DATA EXTRACT Block Start

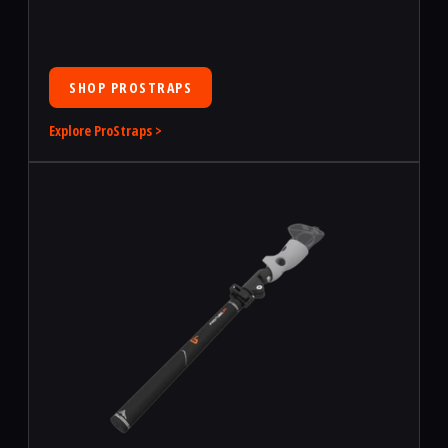
SHOP PROSTRAPS
Explore ProStraps >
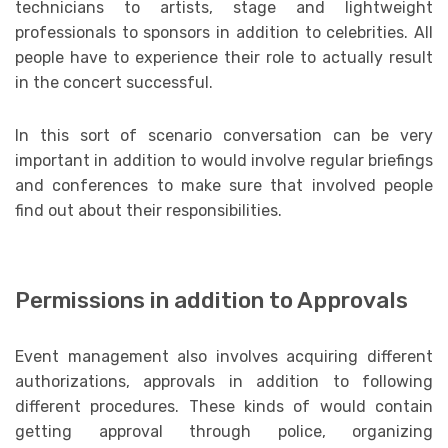
technicians to artists, stage and lightweight
professionals to sponsors in addition to celebrities. All
people have to experience their role to actually result
in the concert successful.
In this sort of scenario conversation can be very
important in addition to would involve regular briefings
and conferences to make sure that involved people
find out about their responsibilities.
Permissions in addition to Approvals
Event management also involves acquiring different
authorizations, approvals in addition to following
different procedures. These kinds of would contain
getting approval through police, organizing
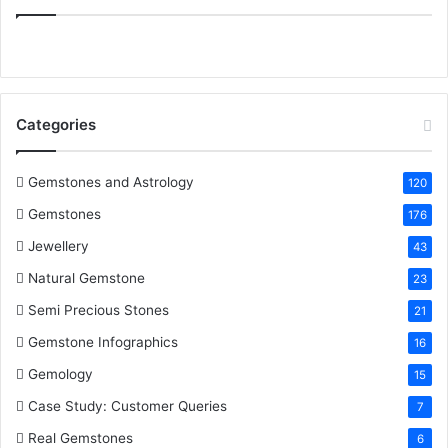
:
e
t
t
k
T
b
t
e
e
u
o
e
r
d
b
Categories
o
r
e
I
e
k
s
n
Gemstones and Astrology
120
Gemstones
176
t
Jewellery
43
Natural Gemstone
23
Semi Precious Stones
21
Gemstone Infographics
16
Gemology
15
Case Study: Customer Queries
7
Real Gemstones
6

DATA EXTRACT Block End

EXERCISE PROMPT:
Tally the lines of the data that contain the string "Gemstones", and report nothing but the tally.

TASK OUTPUT:
3